TC psychology students, who have now had training in both virtual and in-person therapy, report some clients feeling more comfortable in the online environment.
“Students who were seeing clients prior to the pandemic, they feel that some clients, for some reason, are opening up more,” says Rosa. “Maybe it's the fact that there’s a distancing element, or that they're in their own space, but they tend to open up more than they were in the room. So I think the students are being able to put things in a balance and see what they feel they’re missing, but also what they feel they’re gaining. The advanced students can compare and learn from both and actually are better prepared to go to the workforce once they graduate.”
Rajan is hopeful that the forced hiatus from standardized testing and other rigorous evaluation metrics will reset priorities in the education world. “I think there might be a real opportunity here to rethink and reimagine what's worth measuring and what isn’t,” she says.
And, perhaps, to value what can’t always be measured.

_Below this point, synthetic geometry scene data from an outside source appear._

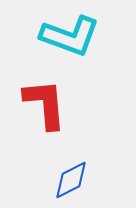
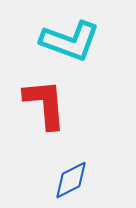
cyan L-shape: moved 5 px down
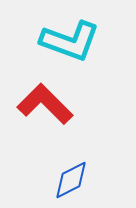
red L-shape: rotated 40 degrees counterclockwise
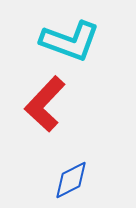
red L-shape: rotated 92 degrees counterclockwise
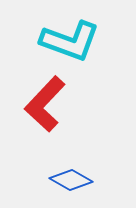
blue diamond: rotated 57 degrees clockwise
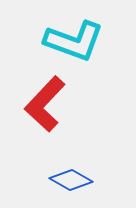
cyan L-shape: moved 4 px right
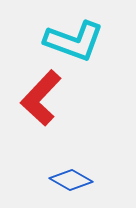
red L-shape: moved 4 px left, 6 px up
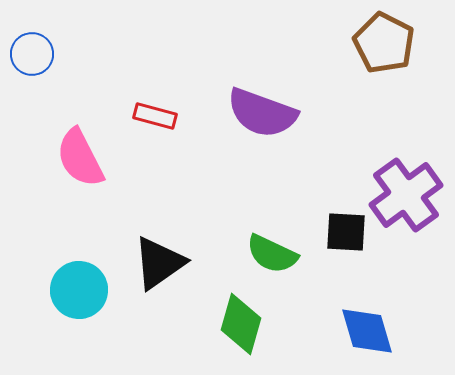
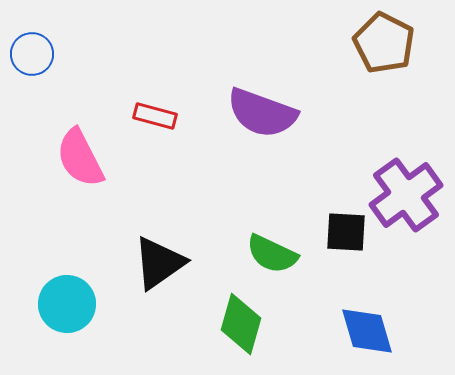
cyan circle: moved 12 px left, 14 px down
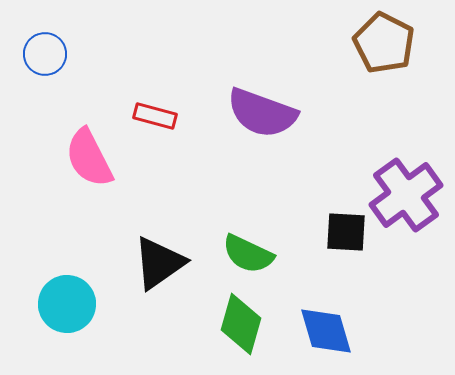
blue circle: moved 13 px right
pink semicircle: moved 9 px right
green semicircle: moved 24 px left
blue diamond: moved 41 px left
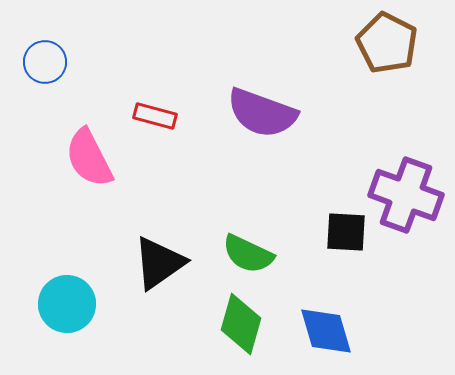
brown pentagon: moved 3 px right
blue circle: moved 8 px down
purple cross: rotated 34 degrees counterclockwise
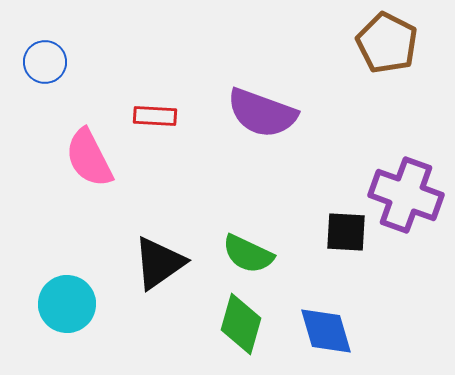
red rectangle: rotated 12 degrees counterclockwise
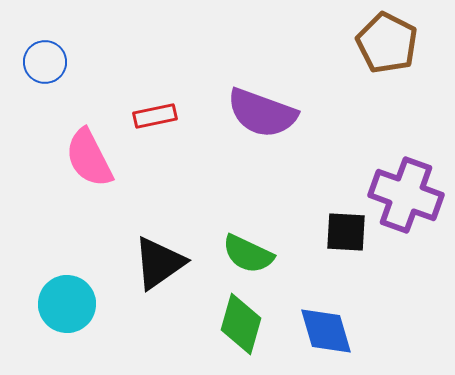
red rectangle: rotated 15 degrees counterclockwise
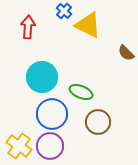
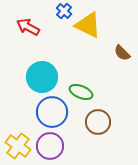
red arrow: rotated 65 degrees counterclockwise
brown semicircle: moved 4 px left
blue circle: moved 2 px up
yellow cross: moved 1 px left
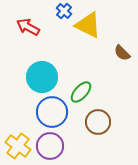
green ellipse: rotated 70 degrees counterclockwise
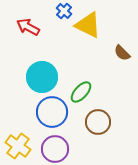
purple circle: moved 5 px right, 3 px down
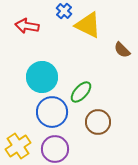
red arrow: moved 1 px left, 1 px up; rotated 20 degrees counterclockwise
brown semicircle: moved 3 px up
yellow cross: rotated 20 degrees clockwise
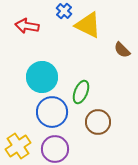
green ellipse: rotated 20 degrees counterclockwise
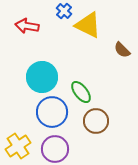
green ellipse: rotated 60 degrees counterclockwise
brown circle: moved 2 px left, 1 px up
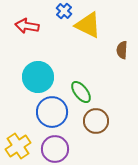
brown semicircle: rotated 48 degrees clockwise
cyan circle: moved 4 px left
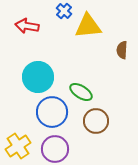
yellow triangle: moved 1 px down; rotated 32 degrees counterclockwise
green ellipse: rotated 20 degrees counterclockwise
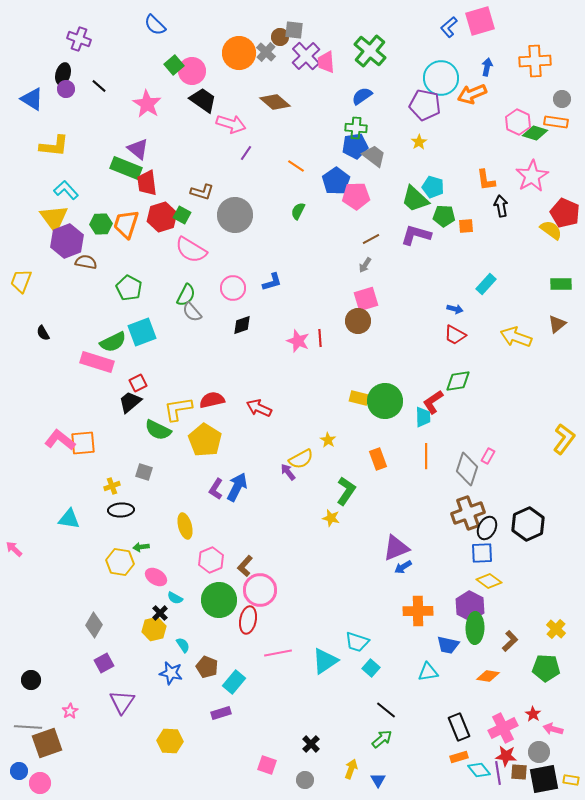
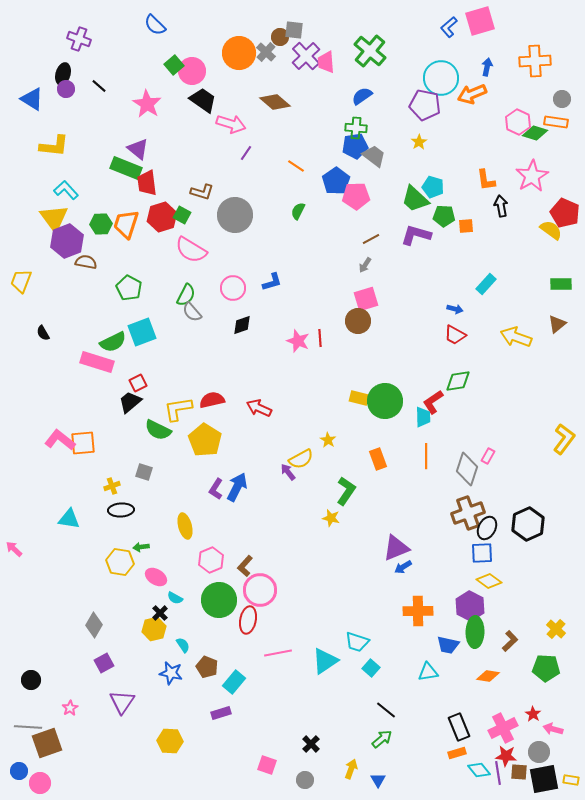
green ellipse at (475, 628): moved 4 px down
pink star at (70, 711): moved 3 px up
orange rectangle at (459, 757): moved 2 px left, 4 px up
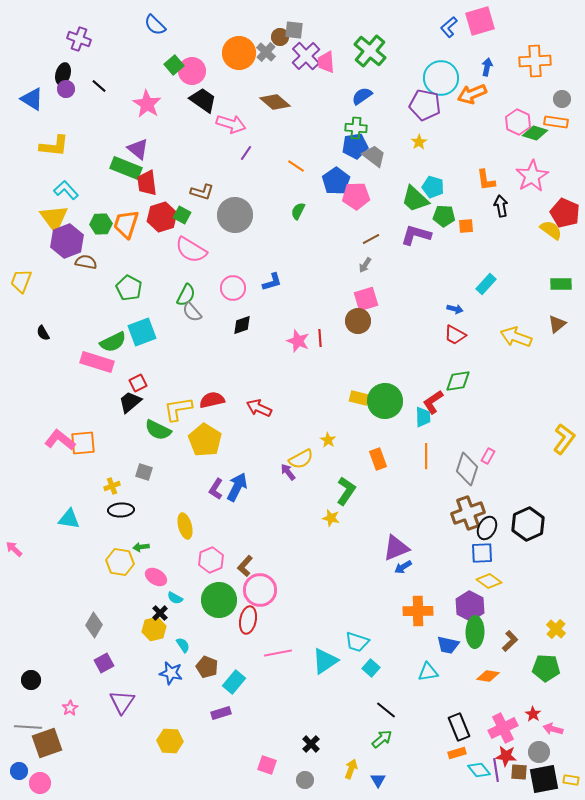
purple line at (498, 773): moved 2 px left, 3 px up
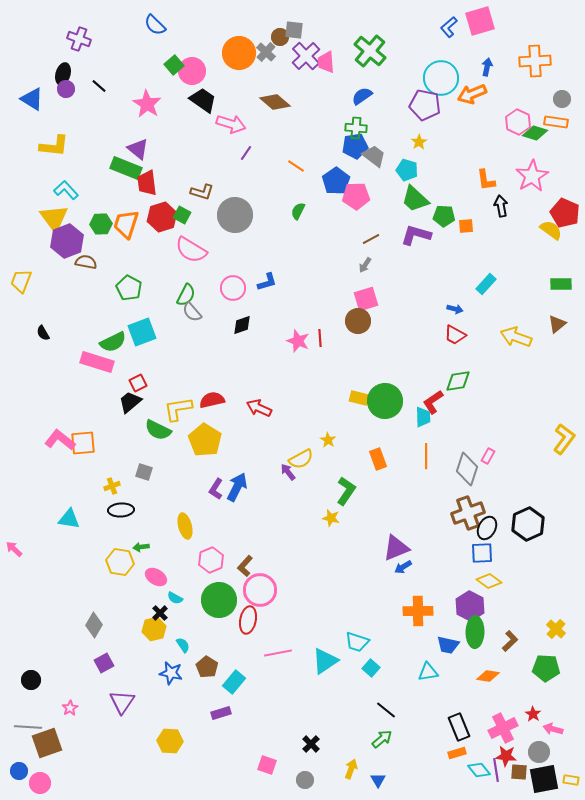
cyan pentagon at (433, 187): moved 26 px left, 17 px up
blue L-shape at (272, 282): moved 5 px left
brown pentagon at (207, 667): rotated 10 degrees clockwise
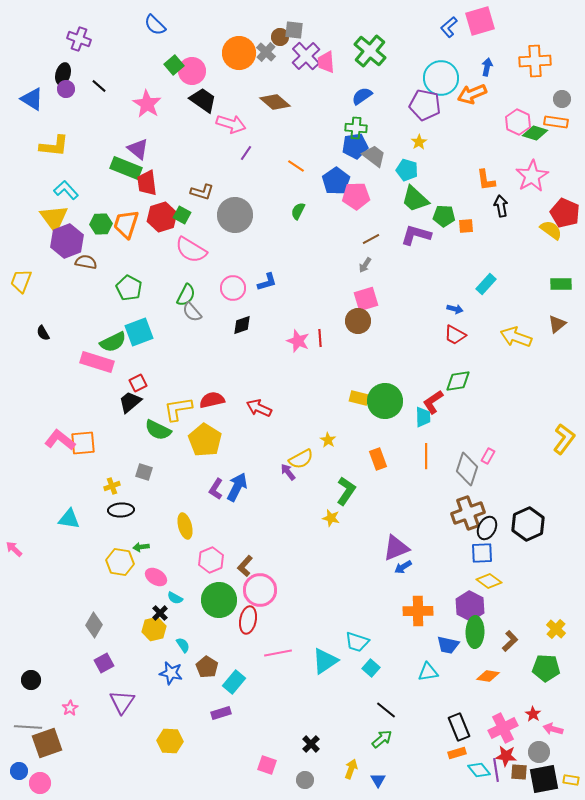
cyan square at (142, 332): moved 3 px left
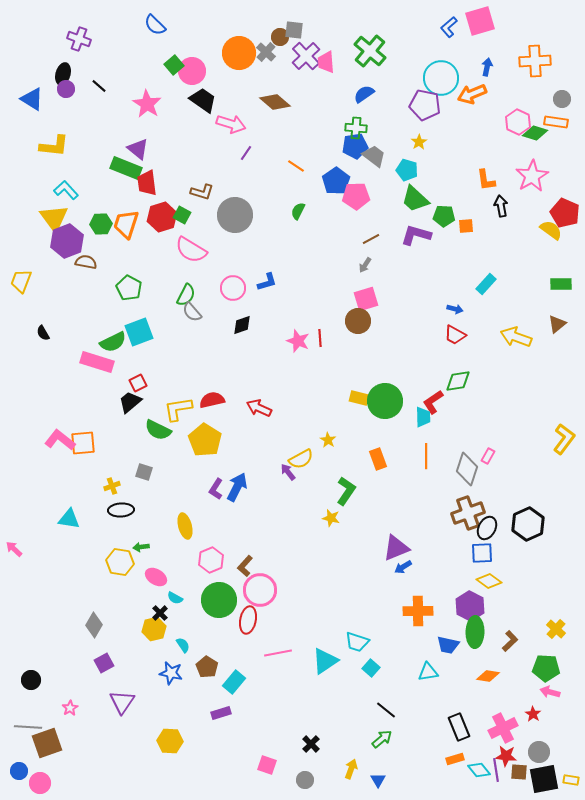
blue semicircle at (362, 96): moved 2 px right, 2 px up
pink arrow at (553, 729): moved 3 px left, 37 px up
orange rectangle at (457, 753): moved 2 px left, 6 px down
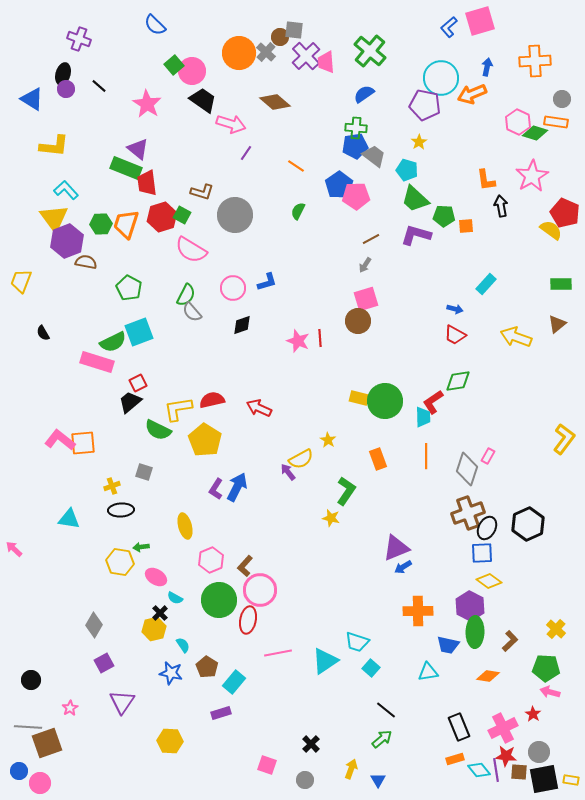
blue pentagon at (336, 181): moved 3 px right, 4 px down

“I’m incredibly proud of the effort that students and staff and everybody have been putting forward,” says Parkinson. “And I am hopeful that though this is a very unique way to learn, that students will walk away feeling more prepared and readier for what’s next for them.”
In Camden, McCombs is hopeful that by January, students will be back in class with educators who have been able to “take advantage of a negative situation and turn it into something positive that can serve to support our students in a better way, even after the pandemic is over.
“We’re just trying to find the silver lining behind each cloud because our young people deserve that from us.”